Peut-on parler de renouveau du dialogue face à la posture de l’Etat, à la fois régulateur et employeur ?
Le gouvernement a une double responsabilité qu’il lui faut clarifier. En tant qu’employeur, il doit conduire un dialogue avec les représentants de ses fonctionnaires un dialogue paritaire et distinct du dialogue tripartite qu’il engage avec les employeurs et les travailleurs du secteur privé. Il n’est pas justifié que les syndicats et les employeurs du secteur privé négocient les traitements ou les pensions des agents civils et des fonctionnaires de l’Etat. Mais il n’est pas normal non plus que l’Etat renonce à sa fonction régalienne de faire respecter les libertés fondamentales, et en particulier le droit de grève, ou qu’il laisse se répandre la concurrence déloyale de ceux qui en ne respectant pas les minima légaux en matière de salaire, de paiement des cotisations sociales et de sécurité et de santé au travail menacent l’emploi et le secteur formel dans sa globalité.

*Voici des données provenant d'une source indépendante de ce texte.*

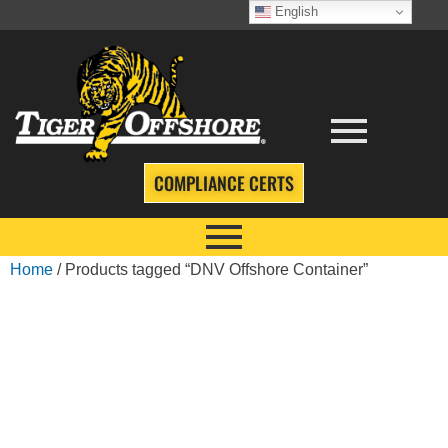
English
COMPLIANCE CERTS
Home
/ Products tagged “DNV Offshore Container”
DNV OFFSHORE
CONTAINER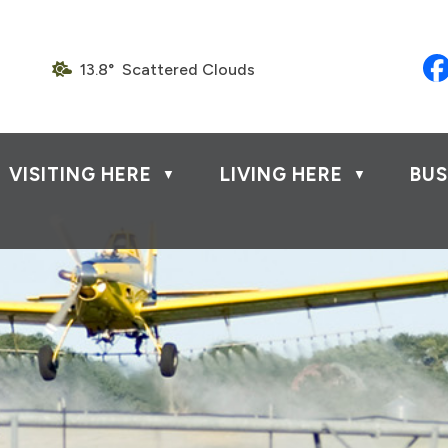
13.8° Scattered Clouds
VISITING HERE
LIVING HERE
BUS
▼
▼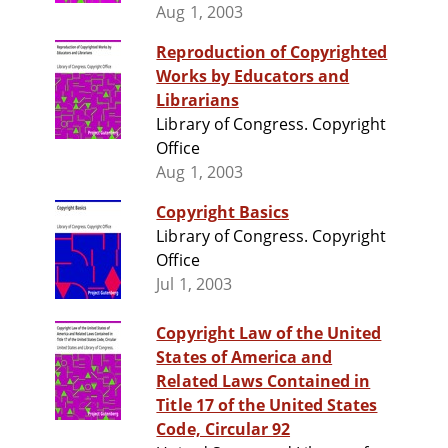
Aug 1, 2003
Reproduction of Copyrighted
Works by Educators and
Librarians
Library of Congress. Copyright
Office
Aug 1, 2003
Copyright Basics
Library of Congress. Copyright
Office
Jul 1, 2003
Copyright Law of the United
States of America and
Related Laws Contained in
Title 17 of the United States
Code, Circular 92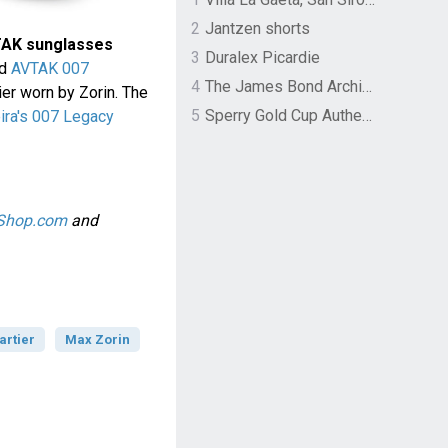
2
Jantzen shorts
TAK sunglasses
3
Duralex Picardie
ed
AVTAK 007
4
The James Bond Archives by TASCHEN
ier worn by Zorin. The
5
Sperry Gold Cup Authentic Original Rivingston Boat Shoe
ira's 007 Legacy
-Shop.com
and
artier
Max Zorin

Suffit-il à l’ère de digitalisation et des mutations de l’environnement du travail, des seuls syndicats pour encadrer le corps travailleur (plus d’une vingtaine de syndicats) ?
Il n’y a pas d’incompatibilité entre l’existence des syndicats et les mutations technologiques. Le syndicalisme est l’enfant historique de l’industrie et du progrès de la technologie. Des enjeux et des risques lourds sont en train de surgir avec les nouvelles technologies qui vont renforcer le besoin des salariés de se syndiquer et les responsabilités des syndicats : le droit au respect de la vie privée et des données personnelles, le droit à la déconnexion du téléphone mobile, à la protection de la santé contre les risques psychosociaux, le droit au repos, à la formation, au partage des revenus issus des gains de productivité, les nouvelles formes de protection sociale, la polyvalence des compétence. Le champ et les thèmes de l’action syndicale vont se transformer et les syndicalistes de nouvelle génération porteront ce mouvement par nécessité.
De par votre autre casquette de Vigeo-Eiris, le patronat, et par ricochet les entreprises, a-t-il conscience de l’importance de l’instauration d’un climat serein et des conditions favorables de travail comme véritable relais de croissance, à l’heure où le modèle économique du Maroc a atteint ses limites ?
Certaines entreprises sont remarquablement avancées. Elles sont la preuve qu’il est possible de faire vivre des liens de concertation, de dialogue mais aussi de négociation collective entre employeurs et représentants de salariés dans l’intérêt des uns et des autres et dans l’intérêt de l’entreprise en tant que tel. A quoi tient leur succès ? Bien-sûr que la taille de l’entreprise et son secteur d’activité influencent la possibilité et la qualité du dialogue. Mais le facteur décisif, qui à chaque fois me surprend et me fascine, c’est le rôle clé des équipes dirigeants, leur culture du dialogue, leur capacité à comprendre que derrière la notion de capital humain il y des droits des personnes humaines et des collectifs qui ont des droits, des intérêts et une dignité qu’il est fondamental de respecter.